Essa classe fornece também a ideologia fascista, mistura de nacionalismo com um "anticapitalismo" baseado na defesa da pequena propriedade. O fator ideológico é importante no fascismo, pois este evita apresentar-se como reação, procurando aparecer sob formas "revolucionárias". É também em nome dessa ideologia que ele procura absorver os sindicatos operários, a burocracia estatal, as forças armadas, etc. Essa roupagem ideológica reflete a mentalidade da pequena-burguesia que se considera representante da nação inteira, representante que se diz situado acima das classes. Porém, quando esse radicalismo pequeno-burguês se torna incômodo para a ditadura fascista já estabelecida, eclodem choques internos por meio dos quais as alas mais extremistas são eliminadas, uma vez que o fascismo no poder coloca-se a serviço da grande burguesia.
A ditadura fascista também priva a burguesia dos instrumentos diretos de governo, como os partidos políticos, o parlamento, etc. Nesse sentido, há semelhança entre ela e o bonapartismo. Porém, a burguesia servida pelo fascismo já não é a mesma. Trata-se agora do capital financeiro e dos grandes monopólios.
O bonapartismo e o fascismo são movimentos que necessitam de tempo e de condições apropriadas para amadurecerem. Por isso, o instrumento mais comum usado pela classe dominante é a simples DITADURA MILITAR. Em geral, esta é uma solução de emergência, eficiente em tempos de crise.
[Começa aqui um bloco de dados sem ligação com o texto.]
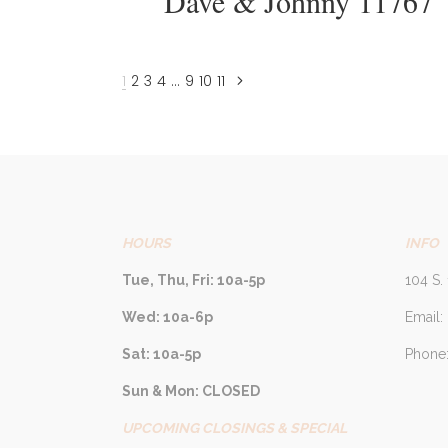
Dave & Johnny 11767
1
2
3
4
…
9
10
11
HOURS
INFO
Tue, Thu, Fri: 10a-5p
104 S. 
Wed: 10a-6p
Email:
Sat: 10a-5p
Phone:
Sun & Mon: CLOSED
UPCOMING CLOSINGS & SPECIAL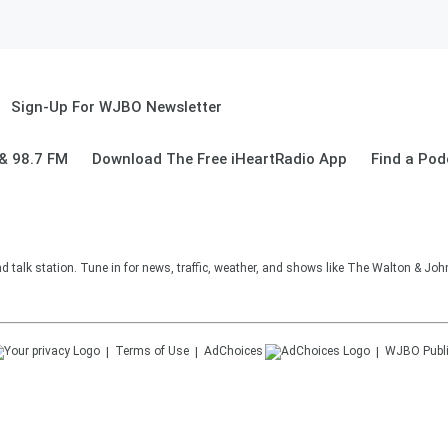
Sign-Up For WJBO Newsletter
& 98.7 FM
Download The Free iHeartRadio App
Find a Pod
alk station. Tune in for news, traffic, weather, and shows like The Walton & Jo
Terms of Use
AdChoices
WJBO
Publ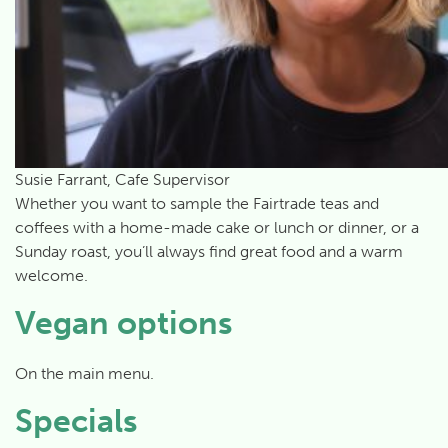
Susie Farrant, Cafe Supervisor
Whether you want to sample the Fairtrade teas and
coffees with a home-made cake or lunch or dinner, or a
Sunday roast, you’ll always find great food and a warm
welcome.
Vegan options
On the main menu.
Specials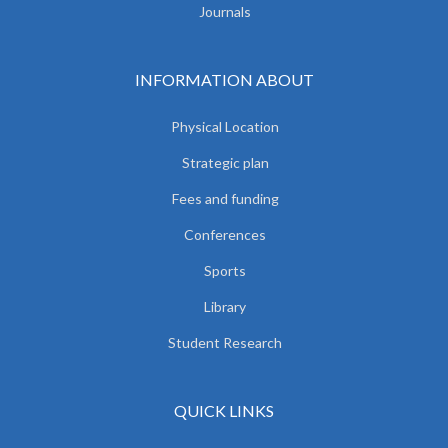
Journals
INFORMATION ABOUT
Physical Location
Strategic plan
Fees and funding
Conferences
Sports
Library
Student Research
QUICK LINKS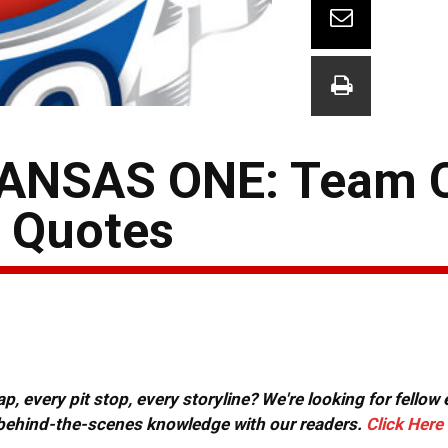
ANSAS ONE: Team 
& Quotes
, every pit stop, every storyline? We're looking for fellow
or behind-the-scenes knowledge with our readers.
Click Here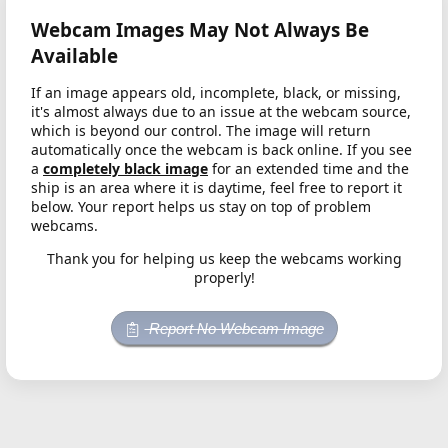
Webcam Images May Not Always Be
Available
If an image appears old, incomplete, black, or missing,
it's almost always due to an issue at the webcam source,
which is beyond our control. The image will return
automatically once the webcam is back online. If you see
a
completely black image
for an extended time and the
ship is an area where it is daytime, feel free to report it
below. Your report helps us stay on top of problem
webcams.
Thank you for helping us keep the webcams working
properly!
Report No Webcam Image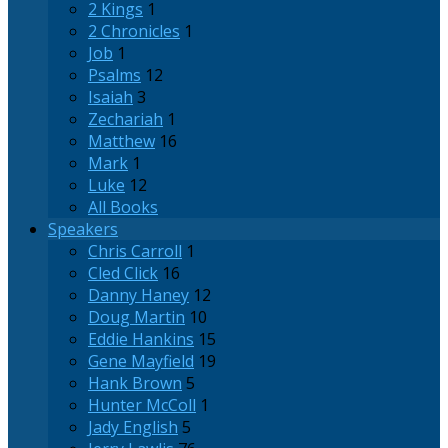
2 Kings
1
2 Chronicles
1
Job
1
Psalms
12
Isaiah
3
Zechariah
1
Matthew
16
Mark
1
Luke
12
All Books
Speakers
Chris Carroll
1
Cled Click
16
Danny Haney
12
Doug Martin
10
Eddie Hankins
15
Gene Mayfield
19
Hank Brown
5
Hunter McColl
1
Jady English
5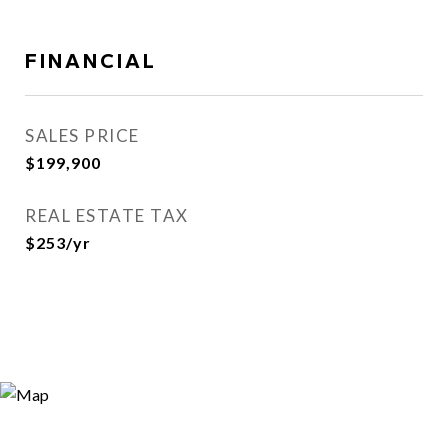
FINANCIAL
SALES PRICE
$199,900
REAL ESTATE TAX
$253/yr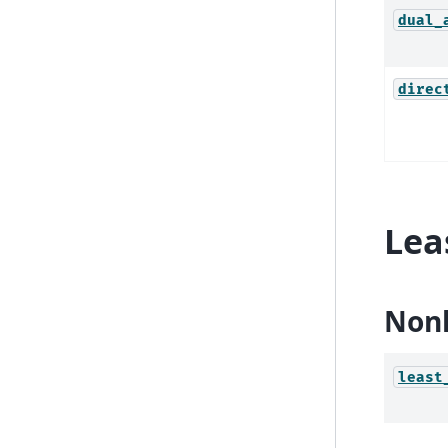
dual_
direc
Lea
Nonl
least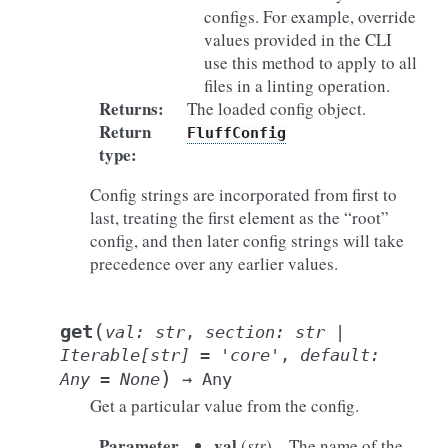
configs. For example, override
values provided in the CLI
use this method to apply to all
files in a linting operation.
Returns
:
The loaded config object.
Return
FluffConfig
type
:
Config strings are incorporated from first to
last, treating the first element as the “root”
config, and then later config strings will take
precedence over any earlier values.
(
get
val
:
str
,
section
:
str
|
Iterable
[
str
]
=
'core'
,
default
:
)
Any
=
None
→
Any
Get a particular value from the config.
Parameter
val
(
str
) – The name of the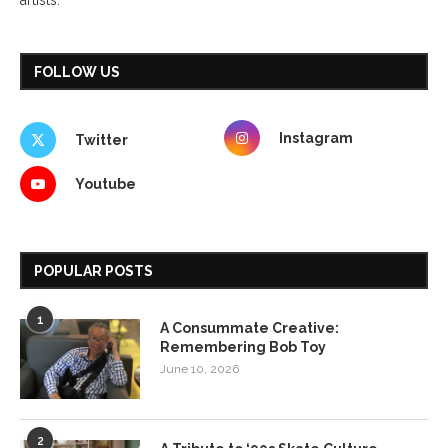
FOLLOW US
Instagram
Twitter
Youtube
POPULAR POSTS
1
A Consummate Creative:
Remembering Bob Toy
June 10, 2026
2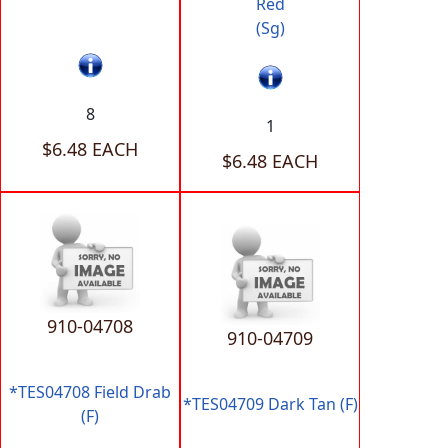
Red
(Sg)
8
1
$6.48 EACH
$6.48 EACH
910-04708
910-04709
*TES04708 Field Drab
*TES04709 Dark Tan (F)
(F)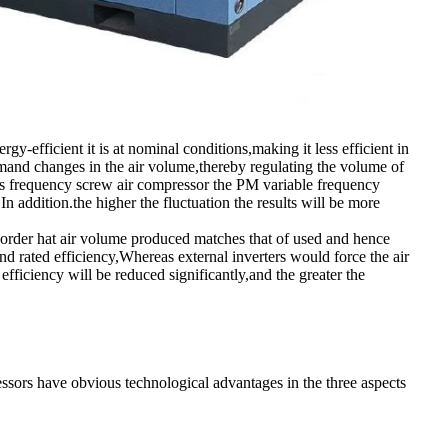
y-efficient it is at nominal conditions,making it less efficient in
mand changes in the air volume,thereby regulating the volume of
ns frequency screw air compressor the PM variable frequency
 addition.the higher the fluctuation the results will be more
in order hat air volume produced matches that of used and hence
d rated efficiency,Whereas external inverters would force the air
efficiency will be reduced significantly,and the greater the
rs have obvious technological advantages in the three aspects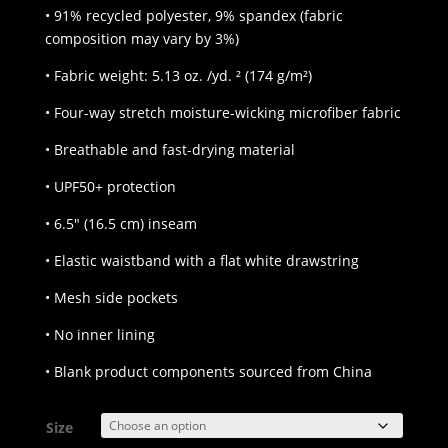
• 91% recycled polyester, 9% spandex (fabric
composition may vary by 3%)
• Fabric weight: 5.13 oz. /yd. ² (174 g/m²)
• Four-way stretch moisture-wicking microfiber fabric
• Breathable and fast-drying material
• UPF50+ protection
• 6.5″ (16.5 cm) inseam
• Elastic waistband with a flat white drawstring
• Mesh side pockets
• No inner lining
• Blank product components sourced from China
Size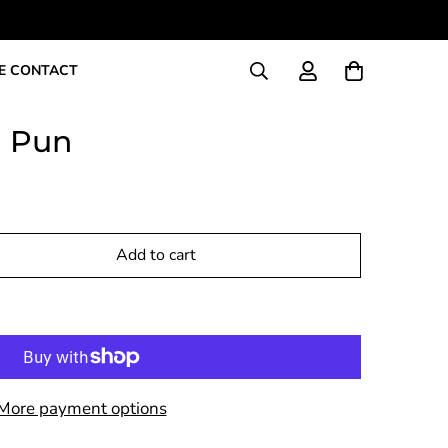
E CONTACT
h Pun
Add to cart
More payment options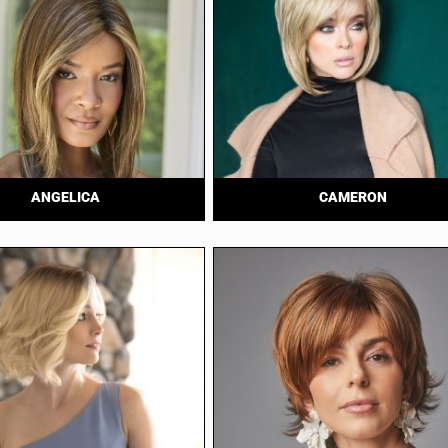
ANGELICA
CAMERON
Em longo prazo, todavia, a já tradicional ditadura militar não corresponde às necessidades da burguesia, pois os problemas de uma sociedade industrializada são demasiadamente complexos para serem resolvidos pela hierarquia militar. Embora o crescente militarismo seja um fenômeno comum em qualquer país capitalista, a burguesia prefere lançar mão das Forças Armadas como recurso de reserva destinado a repressão interna. Acontece que o aguçamento das crises sociais e políticas, principalmente em países subdesenvolvidos, obrigam a classe dominante a apelar com crescente frequência para esse recurso.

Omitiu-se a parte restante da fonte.